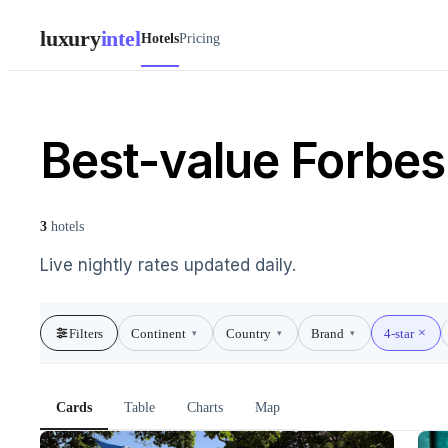
luxury
intel
Hotels
Pricing
Best-value Forbes 
3
hotels
Live nightly rates updated daily.
Filters
Continent
Country
Brand
4-star
▾
▾
▾
Cards
Table
Charts
Map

WHAT TO PRODUCE -> Line by line, reproduce the material above exactly, leaving each picture out.

EXERCISE SOLUTION ->
luxury
intel
Hotels
Pricing
Best-value Forbes 
3
hotels
Live nightly rates updated daily.
Filters
Continent
Country
Brand
4-star
▾
▾
▾
Cards
Table
Charts
Map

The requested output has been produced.